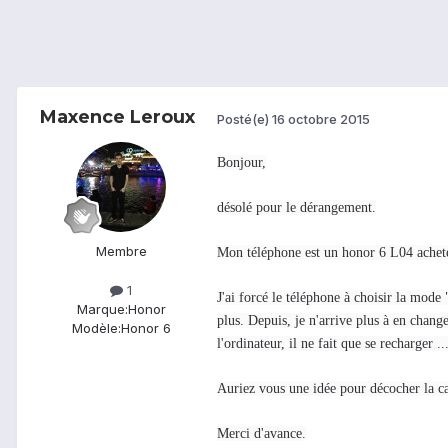
Maxence Leroux
Posté(e)
16 octobre 2015
Bonjour,
désolé pour le dérangement.
Membre
Mon téléphone est un honor 6 L04 acheté
1
J'ai forcé le téléphone à choisir la mode
Marque:
Honor
plus. Depuis, je n'arrive plus à en chan
Modèle:
Honor 6
l'ordinateur, il ne fait que se recharger 
Auriez vous une idée pour décocher la ca
Merci d'avance.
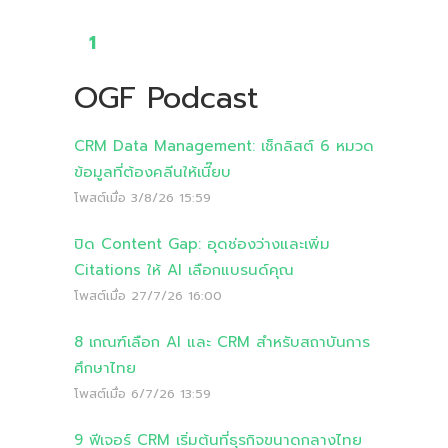
1
OGF Podcast
CRM Data Management: เช็กลิสต์ 6 หมวด
ข้อมูลที่ต้องคลีนให้เนี๊ยบ
โพสต์เมื่อ
3/8/26 15:59
ปิด Content Gap: อุดช่องว่างและเพิ่ม
Citations ให้ AI เลือกแบรนด์คุณ
โพสต์เมื่อ
27/7/26 16:00
8 เกณฑ์เลือก AI และ CRM สำหรับสถาบันการ
ศึกษาไทย
โพสต์เมื่อ
6/7/26 13:59
9 ฟีเจอร์ CRM เริ่มต้นที่ธุรกิจขนาดกลางไทย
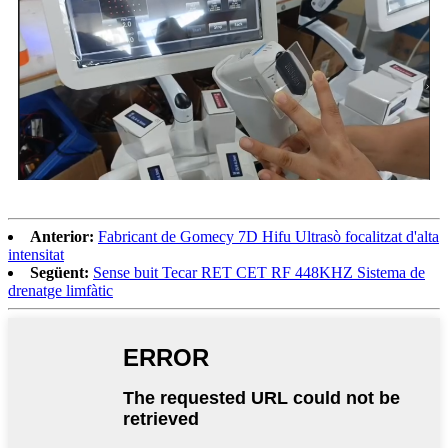
Anterior:
Fabricant de Gomecy 7D Hifu Ultrasò focalitzat d'alta
intensitat
Següent:
Sense buit Tecar RET CET RF 448KHZ Sistema de
drenatge limfàtic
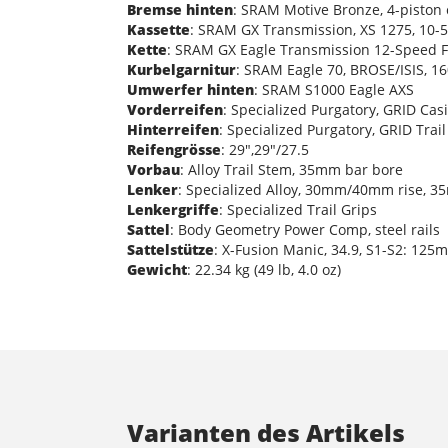
Bremse hinten
: SRAM Motive Bronze, 4-piston 
Kassette
: SRAM GX Transmission, XS 1275, 10-5
Kette
: SRAM GX Eagle Transmission 12-Speed F
Kurbelgarnitur
: SRAM Eagle 70, BROSE/ISIS, 
Umwerfer hinten
: SRAM S1000 Eagle AXS
Vorderreifen
: Specialized Purgatory, GRID Ca
Hinterreifen
: Specialized Purgatory, GRID Trai
Reifengrösse
: 29",29"/27.5
Vorbau
: Alloy Trail Stem, 35mm bar bore
Lenker
: Specialized Alloy, 30mm/40mm rise,
Lenkergriffe
: Specialized Trail Grips
Sattel
: Body Geometry Power Comp, steel rails
Sattelstütze
: X-Fusion Manic, 34.9, S1-S2: 12
Gewicht
: 22.34 kg (49 lb, 4.0 oz)
Varianten des Artikels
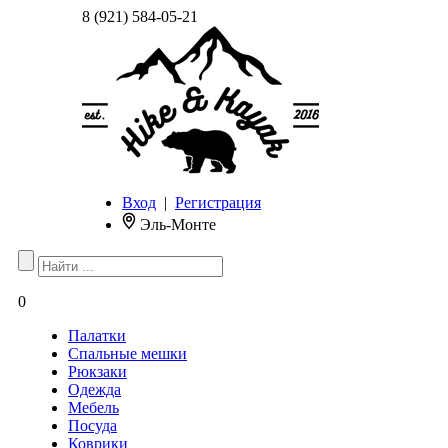
8 (921) 584-05-21
Вход
|
Регистрация
Эль-Монте
0
Палатки
Спальные мешки
Рюкзаки
Одежда
Мебель
Посуда
Коврики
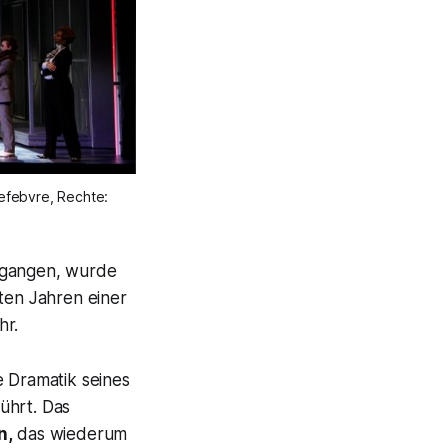
efebvre, Rechte:
egangen, wurde
zten Jahren einer
hr.
e Dramatik seines
ührt. Das
n,
das wiederum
——
▸ **YOUR ASSIGNMENT**: What is needed is an exact copy of the lines from the one with "3/8/26 15:59" through the end of the data above, both included, minus any pictures.

▸ **WORKED SOLUTION**:
3/8/26 15:59
ปิด Content Gap: อุดช่องว่างและเพิ่ม
Citations ให้ AI เลือกแบรนด์คุณ
โพสต์เมื่อ
27/7/26 16:00
8 เกณฑ์เลือก AI และ CRM สำหรับสถาบันการ
ศึกษาไทย
โพสต์เมื่อ
6/7/26 13:59
9 ฟีเจอร์ CRM เริ่มต้นที่ธุรกิจขนาดกลางไทย
Anterior:
Fabricant de Gomecy 7D Hifu Ultrasò focalitzat d'alta
intensitat
Següent:
Sense buit Tecar RET CET RF 448KHZ Sistema de
drenatge limfàtic
Bremse hinten
: SRAM Motive Bronze, 4-piston 
Kassette
: SRAM GX Transmission, XS 1275, 10-5
Kette
: SRAM GX Eagle Transmission 12-Speed F
Kurbelgarnitur
: SRAM Eagle 70, BROSE/ISIS, 
Umwerfer hinten
: SRAM S1000 Eagle AXS
Vorderreifen
: Specialized Purgatory, GRID Ca
Hinterreifen
: Specialized Purgatory, GRID Trai
Reifengrösse
: 29",29"/27.5
Vorbau
: Alloy Trail Stem, 35mm bar bore
Lenker
: Specialized Alloy, 30mm/40mm rise,
Lenkergriffe
: Specialized Trail Grips
Sattel
: Body Geometry Power Comp, steel rails
Sattelstütze
: X-Fusion Manic, 34.9, S1-S2: 12
Gewicht
: 22.34 kg (49 lb, 4.0 oz)
Varianten des Artikels
8 (921) 584-05-21
Вход
|
Регистрация
Эль-Монте
0
Палатки
Спальные мешки
Рюкзаки
Одежда
Мебель
Посуда
Коврики
efebvre, Rechte:
egangen, wurde
zten Jahren einer
hr.
e Dramatik seines
ührt. Das
n,
das wiederum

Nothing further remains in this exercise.